他顿了顿,继续道:“另外,怡亲王府的订单要优先保证。我明日亲自去王府汇报近期情况,既要显示我们的能力,也要适当示弱,表明我们面临的困难,但重点要突出我们解决问题的决心和方法。” 他要让胤祥看到,陈家不仅有好的产品,更有应对危机、化险为夷的能力。
会议结束后,陈文强独自一人登上后院的阁楼。远处,紫禁城的琉璃瓦在月色下泛着幽冷的光。京城的夜景,繁华与危机并存。
他知道,与王永盛的斗争远未结束,国子监的认可只是一道护身符,并非胜利的终点。暗处的敌人不会甘心,朝中或许还有更多双眼睛在盯着与怡亲王走得近的“暴发户”陈家。
就在这时,管家匆匆上来,递上一张名帖:“东家,门外有人求见,说是永盛炭行王东家府上的管家,代表王东家前来……商议要事。”
陈文强接过名帖,指尖在上面轻轻摩挲着。王永盛派人来了?是战,是和?还是又一个陷阱?
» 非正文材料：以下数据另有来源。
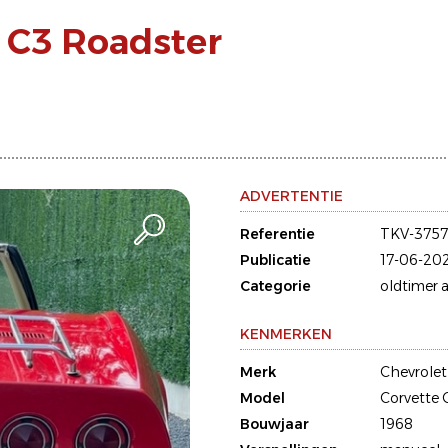
e C3 Roadster
ADVERTENTIE
Referentie
TKV-375
Publicatie
17-06-20
Categorie
oldtimer a
KENMERKEN
Merk
Chevrolet
Model
Corvette
Bouwjaar
1968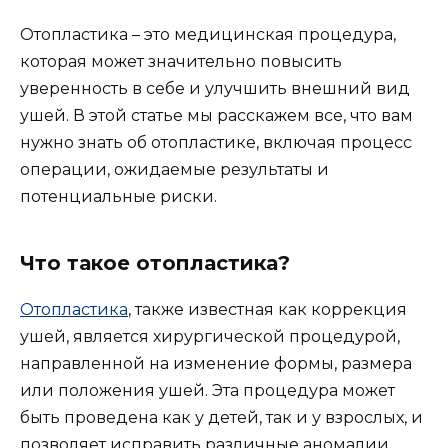
Отопластика – это медицинская процедура,
которая может значительно повысить
уверенность в себе и улучшить внешний вид
ушей. В этой статье мы расскажем все, что вам
нужно знать об отопластике, включая процесс
операции, ожидаемые результаты и
потенциальные риски.
Что такое отопластика?
Отопластика
, также известная как коррекция
ушей, является хирургической процедурой,
направленной на изменение формы, размера
или положения ушей. Эта процедура может
быть проведена как у детей, так и у взрослых, и
позволяет исправить различные аномалии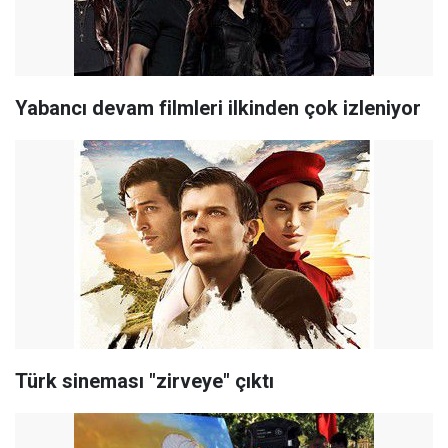
Yabancı devam filmleri ilkinden çok izleniyor
Türk sineması "zirveye" çıktı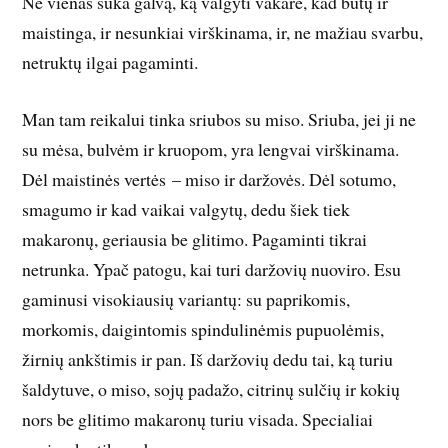
Ne vienas suka galvą, ką valgyti vakare, kad būtų ir
maistinga, ir nesunkiai virškinama, ir, ne mažiau svarbu,
netruktų ilgai pagaminti.
Man tam reikalui tinka sriubos su miso. Sriuba, jei ji ne
su mėsa, bulvėm ir kruopom, yra lengvai virškinama.
Dėl maistinės vertės – miso ir daržovės. Dėl sotumo,
smagumo ir kad vaikai valgytų, dedu šiek tiek
makaronų, geriausia be glitimo. Pagaminti tikrai
netrunka. Ypač patogu, kai turi daržovių nuoviro. Esu
gaminusi visokiausių variantų: su paprikomis,
morkomis, daigintomis spindulinėmis pupuolėmis,
žirnių ankštimis ir pan. Iš daržovių dedu tai, ką turiu
šaldytuve, o miso, sojų padažo, citrinų sulčių ir kokių
nors be glitimo makaronų turiu visada. Specialiai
他深吸一口微凉的夜气,对管家道:“请他去花厅稍候,我马上就到。”
阁楼下,王永盛派来的管家垂手立于花厅阴影中,脸上看不出喜怒。而更远的黑暗中,一辆没有任何标识的马车静静停在街角,车帘微掀,一道锐利的目光正落在陈家的大门上,似乎在评估,又似乎在等待。今夜之后,等待陈家的,是风平浪静,还是另一场更猛烈的暴风雨?那马车中的人,又是敌是友?